In any case, I’d suggest that when you tally up the available commercial space, you might want to discuss the other failed innovation center sites, conversions of commercial space around the city for residential usage, and the sites available in surrounding communities. Including any vacant buildings, hoping for commercial tenants.
That would provide a more honest picture of what commercial tenants examine, when considering relocation.
Perhaps it’s due to Davisville’s agricultural heritage that the concept of grossly under-payng labor is so ingrained.

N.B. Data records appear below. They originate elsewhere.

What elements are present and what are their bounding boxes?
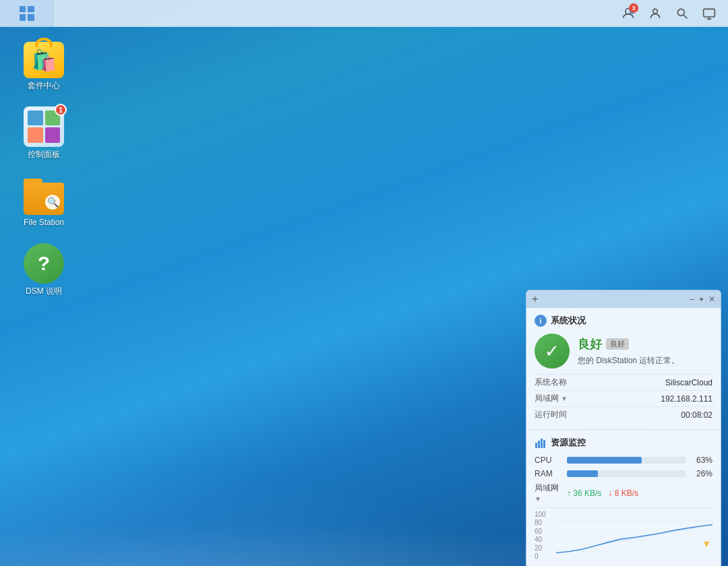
desktop-icon-package-center[interactable]: 🛍️ 套件中心 <box>13 34 74 96</box>
cpu-bar-fill <box>567 457 642 464</box>
detail-row-lan: 局域网 ▼ 192.168.2.111 <box>535 390 712 406</box>
chart-marker: ▼ <box>702 538 711 549</box>
control-cell-1 <box>28 111 43 126</box>
status-info: 良好 良好 您的 DiskStation 运转正常。 <box>578 336 712 367</box>
desktop-icon-file-station[interactable]: 🔍 File Station <box>13 170 74 232</box>
ram-bar-row: RAM 26% <box>535 469 712 478</box>
ram-percentage: 26% <box>691 469 712 478</box>
system-status-title: 系统状况 <box>551 315 586 327</box>
status-desc: 您的 DiskStation 运转正常。 <box>578 355 712 367</box>
svg-point-3 <box>677 9 684 15</box>
widget-add-button[interactable]: + <box>532 293 538 305</box>
svg-rect-11 <box>543 440 545 448</box>
resource-monitor-header: 资源监控 <box>535 437 712 449</box>
chart-canvas: ▼ <box>556 511 712 561</box>
desktop-icon-control-panel[interactable]: 1 控制面板 <box>13 102 74 164</box>
logo-cell <box>28 6 34 13</box>
detail-label-uptime: 运行时间 <box>535 409 567 420</box>
svg-line-4 <box>684 15 688 18</box>
control-cell-4 <box>45 127 61 143</box>
resource-monitor-title: 资源监控 <box>551 437 586 449</box>
status-row: ✓ 良好 良好 您的 DiskStation 运转正常。 <box>535 334 712 369</box>
chart-y-labels: 100 80 60 40 20 0 <box>535 511 555 561</box>
taskbar-logo[interactable] <box>0 0 54 27</box>
folder-body: 🔍 <box>24 183 64 215</box>
widget-container: + − ✦ ✕ i 系统状况 ✓ 良好 <box>526 290 721 566</box>
detail-value-system-name: SiliscarCloud <box>665 378 712 387</box>
desktop-icon-dsm-help[interactable]: ? DSM 说明 <box>13 239 74 301</box>
network-download: ↓ 8 KB/s <box>608 489 638 498</box>
system-status-section: i 系统状况 ✓ 良好 良好 您的 DiskStation 运转正常。 <box>526 308 721 430</box>
resource-monitor-icon <box>535 437 547 449</box>
svg-rect-10 <box>541 439 543 448</box>
detail-label-system-name: 系统名称 <box>535 377 567 388</box>
dsm-help-icon: ? <box>24 243 64 284</box>
notification-button[interactable]: 3 <box>616 1 640 26</box>
display-button[interactable] <box>697 1 721 26</box>
chart-label-0: 0 <box>535 553 555 560</box>
network-stats: ↑ 36 KB/s ↓ 8 KB/s <box>567 489 638 498</box>
network-upload: ↑ 36 KB/s <box>567 489 601 498</box>
chart-label-20: 20 <box>535 544 555 552</box>
widget-pin-button[interactable]: ✦ <box>698 295 704 304</box>
control-panel-icon-img: 1 <box>24 106 64 147</box>
search-button[interactable] <box>670 1 694 26</box>
detail-value-uptime: 00:08:02 <box>681 410 712 420</box>
widget-toolbar-right: − ✦ ✕ <box>689 294 715 305</box>
detail-row-uptime: 运行时间 00:08:02 <box>535 406 712 422</box>
network-label: 局域网 ▼ <box>535 482 562 503</box>
cpu-bar-row: CPU 63% <box>535 455 712 465</box>
resource-monitor-section: 资源监控 CPU 63% RAM 26% <box>526 430 721 566</box>
ram-label: RAM <box>535 469 562 478</box>
svg-rect-9 <box>538 441 540 448</box>
ram-bar-fill <box>567 470 598 477</box>
widget-close-button[interactable]: ✕ <box>708 294 715 304</box>
cpu-bar-track <box>567 457 686 464</box>
chart-label-60: 60 <box>535 528 555 535</box>
logo-cell <box>20 6 26 13</box>
status-check-icon: ✓ <box>535 334 570 369</box>
taskbar-right: 3 <box>616 1 728 26</box>
cpu-percentage: 63% <box>691 455 712 465</box>
file-station-folder-icon: 🔍 <box>24 175 64 215</box>
resource-chart: 100 80 60 40 20 0 <box>535 507 712 561</box>
detail-row-system-name: 系统名称 SiliscarCloud <box>535 374 712 390</box>
widget-panel: i 系统状况 ✓ 良好 良好 您的 DiskStation 运转正常。 <box>526 308 721 566</box>
cpu-label: CPU <box>535 455 562 465</box>
network-row: 局域网 ▼ ↑ 36 KB/s ↓ 8 KB/s <box>535 482 712 503</box>
dsm-help-label: DSM 说明 <box>26 286 62 297</box>
status-good-badge: 良好 <box>606 338 629 350</box>
control-panel-badge: 1 <box>55 104 67 116</box>
desktop: 3 <box>0 0 728 566</box>
file-station-label: File Station <box>24 218 64 228</box>
detail-value-lan: 192.168.2.111 <box>661 394 712 404</box>
chart-label-100: 100 <box>535 511 555 518</box>
widget-toolbar: + − ✦ ✕ <box>526 290 721 308</box>
detail-label-lan: 局域网 ▼ <box>535 393 568 404</box>
logo-cell <box>28 14 34 21</box>
notification-badge: 3 <box>629 3 638 13</box>
svg-point-2 <box>653 9 658 13</box>
control-panel-label: 控制面板 <box>28 150 60 160</box>
status-details: 系统名称 SiliscarCloud 局域网 ▼ 192.168.2.111 运… <box>535 374 712 422</box>
chart-label-80: 80 <box>535 519 555 526</box>
package-center-icon-img: 🛍️ <box>24 38 64 78</box>
file-station-icon-img: 🔍 <box>24 175 64 215</box>
status-good-text: 良好 <box>578 336 602 352</box>
widget-minimize-button[interactable]: − <box>689 294 694 305</box>
svg-rect-8 <box>535 443 537 448</box>
user-button[interactable] <box>643 1 667 26</box>
svg-rect-5 <box>704 9 715 17</box>
lan-chevron-icon[interactable]: ▼ <box>561 395 568 402</box>
info-icon: i <box>535 315 547 327</box>
control-cell-3 <box>28 127 43 143</box>
network-chevron-icon[interactable]: ▼ <box>535 495 541 503</box>
status-good-row: 良好 良好 <box>578 336 712 352</box>
widget-toolbar-left: + <box>532 293 538 305</box>
ram-bar-track <box>567 470 686 477</box>
logo-cell <box>20 14 26 21</box>
desktop-icons-area: 🛍️ 套件中心 1 控制面板 <box>13 34 74 301</box>
folder-search-icon: 🔍 <box>45 195 60 210</box>
dsm-logo-grid <box>20 6 34 21</box>
system-status-header: i 系统状况 <box>535 315 712 327</box>
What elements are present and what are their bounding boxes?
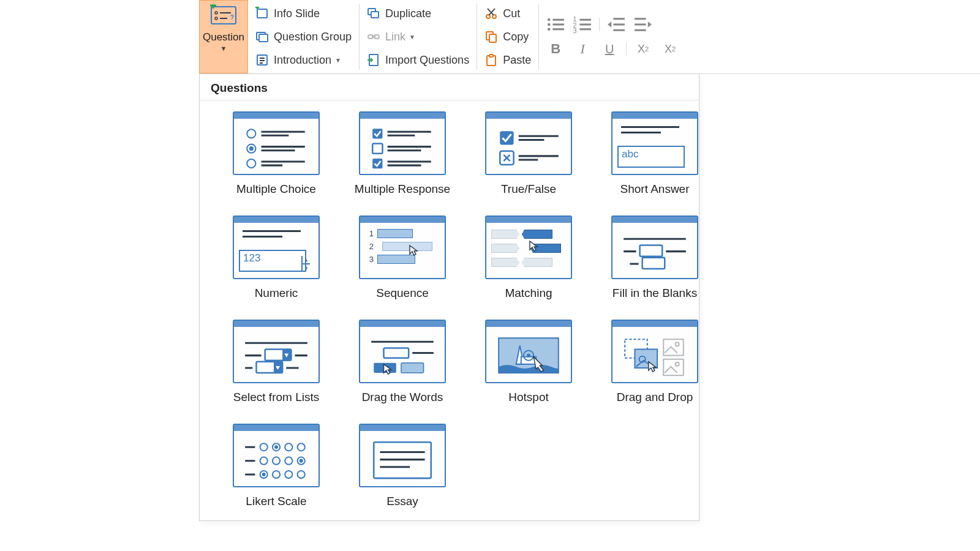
- svg-point-119: [262, 473, 266, 476]
- question-type-true-false[interactable]: True/False: [470, 111, 587, 196]
- italic-button[interactable]: I: [572, 41, 593, 57]
- question-button[interactable]: ? Question ▼: [199, 0, 248, 73]
- svg-point-102: [676, 342, 679, 346]
- svg-rect-12: [259, 34, 268, 42]
- card-label: Likert Scale: [246, 495, 306, 508]
- copy-button[interactable]: Copy: [483, 25, 532, 48]
- short-answer-icon: abc: [611, 111, 698, 175]
- drag-words-icon: [359, 320, 446, 383]
- hotspot-icon: [485, 320, 572, 383]
- underline-button[interactable]: U: [599, 42, 620, 56]
- question-type-multiple-response[interactable]: Multiple Response: [344, 111, 461, 196]
- true-false-icon: [485, 111, 572, 175]
- numeric-sample: 123: [239, 250, 306, 272]
- svg-point-33: [548, 28, 551, 31]
- import-questions-label: Import Questions: [385, 54, 469, 67]
- card-label: Drag and Drop: [617, 391, 693, 404]
- link-icon: [367, 30, 380, 43]
- svg-rect-18: [371, 12, 379, 18]
- svg-rect-76: [640, 245, 663, 256]
- essay-icon: [359, 424, 446, 487]
- panel-title: Questions: [200, 80, 699, 100]
- svg-point-104: [676, 362, 679, 366]
- paste-button[interactable]: Paste: [483, 48, 532, 72]
- multiple-choice-icon: [233, 111, 320, 175]
- info-slide-button[interactable]: Info Slide: [254, 2, 353, 25]
- question-type-sequence[interactable]: 1 2 3 Sequence: [344, 216, 461, 300]
- link-label: Link: [385, 31, 405, 43]
- svg-rect-61: [372, 159, 382, 168]
- scissors-icon: [484, 7, 498, 20]
- subscript-button[interactable]: X2: [633, 43, 654, 56]
- duplicate-button[interactable]: Duplicate: [366, 2, 470, 25]
- indent-icon[interactable]: [633, 14, 654, 35]
- bold-button[interactable]: B: [545, 41, 566, 57]
- select-lists-icon: [233, 320, 320, 383]
- svg-point-52: [247, 159, 255, 168]
- import-questions-button[interactable]: Import Questions: [366, 48, 470, 72]
- svg-rect-68: [500, 131, 513, 144]
- card-label: Fill in the Blanks: [612, 287, 697, 300]
- duplicate-icon: [367, 7, 380, 20]
- chevron-down-icon: ▼: [335, 57, 341, 64]
- svg-rect-103: [663, 359, 684, 375]
- introduction-label: Introduction: [274, 54, 331, 67]
- question-group-icon: [255, 30, 269, 43]
- svg-text:?: ?: [230, 14, 234, 21]
- svg-point-112: [260, 457, 268, 465]
- card-label: Matching: [505, 287, 552, 300]
- card-label: True/False: [501, 182, 556, 196]
- copy-label: Copy: [503, 31, 529, 43]
- duplicate-label: Duplicate: [385, 7, 431, 20]
- question-type-short-answer[interactable]: abc Short Answer: [597, 111, 713, 196]
- question-type-numeric[interactable]: 123 ▲ ▼ Numeric: [218, 216, 334, 300]
- introduction-button[interactable]: Introduction ▼: [254, 48, 353, 72]
- fill-blanks-icon: [611, 216, 698, 279]
- question-type-matching[interactable]: Matching: [470, 216, 587, 300]
- question-type-drag-drop[interactable]: Drag and Drop: [597, 320, 713, 404]
- import-icon: [367, 53, 380, 67]
- svg-point-116: [300, 459, 303, 463]
- outdent-icon[interactable]: [606, 14, 627, 35]
- svg-rect-8: [257, 9, 267, 18]
- cut-label: Cut: [503, 7, 520, 20]
- svg-point-51: [249, 146, 254, 151]
- question-type-fill-blanks[interactable]: Fill in the Blanks: [597, 216, 713, 300]
- svg-point-121: [285, 471, 292, 478]
- matching-icon: [485, 216, 572, 279]
- superscript-button[interactable]: X2: [660, 43, 680, 56]
- card-label: Essay: [386, 495, 418, 508]
- svg-rect-79: [643, 258, 665, 269]
- numbered-list-icon[interactable]: 123: [572, 14, 593, 35]
- svg-point-32: [548, 23, 551, 26]
- chevron-down-icon: ▼: [409, 34, 415, 40]
- question-type-essay[interactable]: Essay: [344, 424, 461, 508]
- card-label: Numeric: [255, 287, 298, 300]
- question-group-button[interactable]: Question Group: [254, 25, 353, 48]
- numeric-icon: 123 ▲ ▼: [233, 216, 320, 279]
- question-group-label: Question Group: [274, 31, 352, 43]
- svg-point-108: [274, 445, 278, 449]
- question-type-drag-words[interactable]: Drag the Words: [344, 320, 461, 404]
- info-slide-icon: [255, 7, 269, 20]
- svg-point-114: [285, 457, 292, 465]
- question-type-multiple-choice[interactable]: Multiple Choice: [218, 111, 334, 196]
- svg-rect-101: [663, 339, 684, 355]
- svg-point-4: [215, 17, 217, 20]
- info-slide-label: Info Slide: [274, 7, 320, 20]
- question-type-select-lists[interactable]: Select from Lists: [218, 320, 334, 404]
- cursor-icon: [527, 240, 540, 253]
- svg-point-106: [260, 443, 268, 451]
- svg-point-110: [298, 443, 305, 451]
- format-separator: [626, 42, 627, 56]
- question-type-likert[interactable]: Likert Scale: [218, 424, 334, 508]
- questions-dropdown-panel: Questions Multiple Choice: [199, 73, 699, 521]
- svg-point-122: [298, 471, 305, 478]
- bullet-list-icon[interactable]: [545, 14, 566, 35]
- multiple-response-icon: [359, 111, 446, 175]
- svg-point-31: [548, 18, 551, 21]
- question-type-hotspot[interactable]: Hotspot: [470, 320, 587, 404]
- ribbon-group-slides: Info Slide Question Group Introduction ▼: [248, 0, 359, 73]
- cut-button[interactable]: Cut: [483, 2, 532, 25]
- question-button-label: Question: [203, 31, 244, 43]
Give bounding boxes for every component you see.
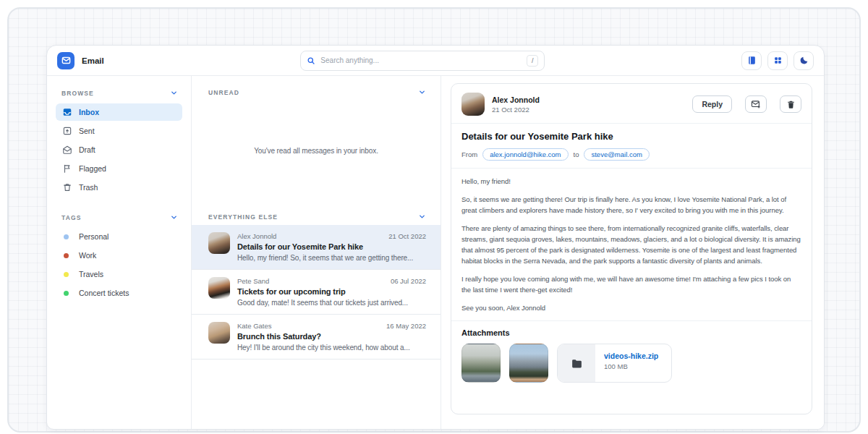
sidebar-item-label: Flagged [79, 164, 106, 173]
sidebar-item-flagged[interactable]: Flagged [56, 160, 182, 177]
tag-color-dot [64, 291, 69, 296]
detail-date: 21 Oct 2022 [492, 106, 540, 114]
tag-item-travels[interactable]: Travels [56, 265, 182, 283]
unread-label: UNREAD [208, 89, 239, 96]
email-body: Hello, my friend! So, it seems we are ge… [461, 176, 801, 313]
chevron-down-icon[interactable] [418, 88, 426, 96]
apps-button[interactable] [767, 51, 788, 70]
reading-pane: Alex Jonnold 21 Oct 2022 Reply D [441, 76, 824, 429]
chevron-down-icon[interactable] [170, 89, 178, 97]
mail-list-column: UNREAD You've read all messages in your … [192, 76, 441, 429]
folder-icon [558, 344, 595, 382]
email-date: 06 Jul 2022 [391, 277, 426, 285]
email-list-item[interactable]: Kate Gates 16 May 2022 Brunch this Satur… [192, 315, 441, 359]
body-paragraph: There are plenty of amazing things to se… [461, 223, 801, 266]
trash-icon [786, 100, 796, 109]
dark-mode-button[interactable] [793, 51, 814, 70]
browse-section-header: BROWSE [56, 83, 182, 103]
search-box[interactable]: / [300, 51, 545, 71]
tag-color-dot [64, 234, 69, 239]
file-attachment-card[interactable]: videos-hike.zip 100 MB [557, 344, 672, 383]
tag-color-dot [64, 272, 69, 277]
email-snippet: Hello, my friend! So, it seems that we a… [237, 254, 426, 262]
email-subject: Brunch this Saturday? [237, 332, 426, 341]
reply-button[interactable]: Reply [692, 95, 732, 113]
from-email-chip[interactable]: alex.jonnold@hike.com [482, 148, 568, 161]
sent-icon [62, 126, 72, 136]
brand: Email [57, 52, 104, 69]
envelope-plus-icon [751, 99, 761, 109]
email-list-item[interactable]: Alex Jonnold 21 Oct 2022 Details for our… [192, 225, 441, 270]
email-subject: Tickets for our upcoming trip [237, 287, 426, 296]
tag-item-personal[interactable]: Personal [56, 228, 182, 245]
avatar [461, 93, 485, 116]
email-item-content: Pete Sand 06 Jul 2022 Tickets for our up… [237, 277, 426, 307]
chevron-down-icon[interactable] [418, 213, 426, 221]
sidebar-item-draft[interactable]: Draft [56, 141, 182, 158]
body-signoff: See you soon, Alex Jonnold [461, 302, 801, 313]
sidebar-item-label: Draft [79, 145, 95, 154]
sidebar-item-inbox[interactable]: Inbox [56, 103, 182, 121]
from-to-row: From alex.jonnold@hike.com to steve@mail… [461, 148, 801, 161]
divider [451, 320, 812, 321]
attachments-heading: Attachments [461, 328, 801, 337]
search-shortcut-key: / [527, 55, 538, 67]
tag-color-dot [64, 253, 69, 258]
chevron-down-icon[interactable] [170, 213, 178, 221]
email-sender: Alex Jonnold [237, 232, 276, 240]
draft-icon [62, 145, 72, 155]
email-sender: Kate Gates [237, 322, 272, 330]
body-paragraph: So, it seems we are getting there! Our t… [461, 194, 801, 216]
tag-item-work[interactable]: Work [56, 247, 182, 264]
email-logo-icon [57, 52, 75, 69]
book-icon [747, 56, 757, 65]
topbar-actions [741, 51, 814, 70]
search-input[interactable] [320, 56, 522, 64]
detail-sender-name: Alex Jonnold [492, 95, 540, 104]
email-item-content: Alex Jonnold 21 Oct 2022 Details for our… [237, 232, 426, 262]
page-background: Email / [7, 7, 861, 433]
tags-section-header: TAGS [56, 208, 182, 228]
body-paragraph: Hello, my friend! [461, 176, 801, 187]
avatar [208, 322, 230, 344]
apps-grid-icon [773, 56, 783, 65]
unread-section-header: UNREAD [192, 76, 441, 101]
photo-attachment-thumbnail[interactable] [509, 344, 548, 383]
flag-icon [62, 163, 72, 174]
email-date: 21 Oct 2022 [388, 232, 426, 240]
everything-else-section-header: EVERYTHING ELSE [192, 200, 441, 225]
dark-mode-moon-icon [799, 56, 809, 65]
search-icon [307, 56, 315, 65]
tags-label: TAGS [61, 214, 81, 221]
file-name: videos-hike.zip [604, 352, 658, 360]
sidebar-item-label: Sent [79, 127, 95, 135]
top-bar: Email / [47, 46, 824, 76]
avatar [208, 232, 230, 254]
everything-else-label: EVERYTHING ELSE [208, 213, 278, 221]
to-email-chip[interactable]: steve@mail.com [584, 148, 649, 161]
tags-section: TAGS Personal Work Travels [56, 208, 182, 302]
email-subject: Details for our Yosemite Park hike [237, 242, 426, 251]
sidebar: BROWSE Inbox Sent Draft Flagged [47, 76, 192, 429]
sidebar-item-sent[interactable]: Sent [56, 122, 182, 140]
avatar [208, 277, 230, 299]
email-sender: Pete Sand [237, 277, 269, 285]
main-columns: BROWSE Inbox Sent Draft Flagged [47, 76, 824, 429]
inbox-icon [62, 107, 72, 117]
photo-attachment-thumbnail[interactable] [461, 344, 501, 383]
email-detail-card: Alex Jonnold 21 Oct 2022 Reply D [451, 83, 812, 414]
sidebar-item-label: Inbox [79, 108, 99, 116]
tag-item-concert-tickets[interactable]: Concert tickets [56, 284, 182, 302]
sidebar-item-trash[interactable]: Trash [56, 179, 182, 196]
book-button[interactable] [741, 51, 762, 70]
forward-button[interactable] [745, 95, 767, 113]
email-app-window: Email / [46, 45, 825, 430]
delete-button[interactable] [780, 95, 801, 113]
app-title: Email [82, 56, 104, 65]
tag-label: Personal [79, 232, 109, 241]
email-item-content: Kate Gates 16 May 2022 Brunch this Satur… [237, 322, 426, 352]
body-paragraph: I really hope you love coming along with… [461, 273, 801, 295]
tag-label: Travels [79, 270, 103, 278]
search-area: / [113, 51, 733, 71]
email-list-item[interactable]: Pete Sand 06 Jul 2022 Tickets for our up… [192, 270, 441, 315]
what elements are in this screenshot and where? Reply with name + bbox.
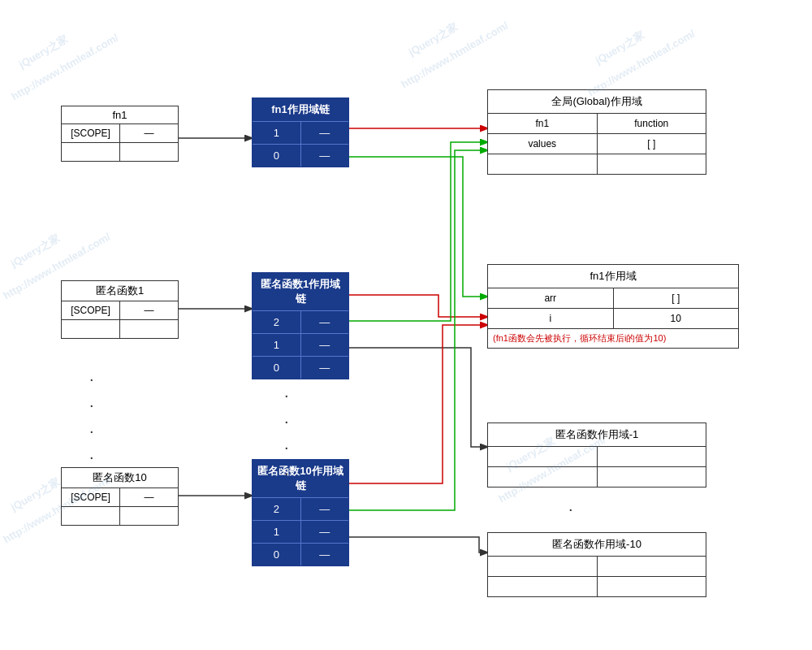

You just said that there is no demand for commercial development. I directly refuted your claim with three major examples off the top of my head that I know of. Now you’re changing the subject
I don’t know how “major” your examples are, or the details behind it. Nor do I fully trust you to disclose the details in an unbiased manner.
Regardless, if there’s significant demand (without housing), then let’s see the MRIC developer propose it as originally planned.
And again, let’s see what the demand is when the other innovation center sites go forward.
Ultimately, there’s no way for Davis to compete, when large-sized parcels are desired. (Unless it’s really a housing development, in disguise.)
You don’t know how major international companies Archer Daniels Midland putting a lab in Davis and Mars doing a lab in Davis is?
You don’t know how clumsily-written that question is? 😉
Those pushing for more development are not pushing for “stasis”. Duh…
I don’t see any clarification arising from that comment. It’s true that development interests are never satisfied, and will do everything possible to encourage dissatisfaction (to which they offer a “solution” – hoping that we’ve already forgotten how their previous solutions worked out).
The continued operations in Davis of our two largest manufacturers are in fragile states for different reasons. We need to be looking for other employers to step in.
Or, possibly to make their status less fragile? Have no idea what that would take… but there is an old axiom, paraphrased, “A manufacturer in hand is worth…”
Another axiom, “first, do no harm…”
We used to have another… known as Hunt-Wesson… originally, just Hunt’s… and another, Armco Steel… both long gone.
Both had their own RR spurs…
But both within my memory as a resident of Davis…
Kind of strange that David would include this quote in his own article.
The reason if you looked at the original article was the owners of the property didn’t have their act together and were in dispute with themselves over what to do with the property. It had nothing to do with site or the desirability you coming to Davis.
Well, then why would a commercial developer predict that it will be a “tumbleweed field” for the next 10 years?
Because the owner of that field isn’t likely to get their act together any time soon
Also Jim is a commercial broker, not a developer.
Normally, when there’s money to be made, folks find a way to “get their act together” before another decade passes by. And certainly not a reason to “write off” the ultimate use of the property (as long as the city doesn’t convert the zoning to housing, as is so often the case).
Regarding possible conversion to housing, I’m wondering if that’s the reason that they haven’t “gotten their act together”, so far.
O.K. – a primary player in commercial developments.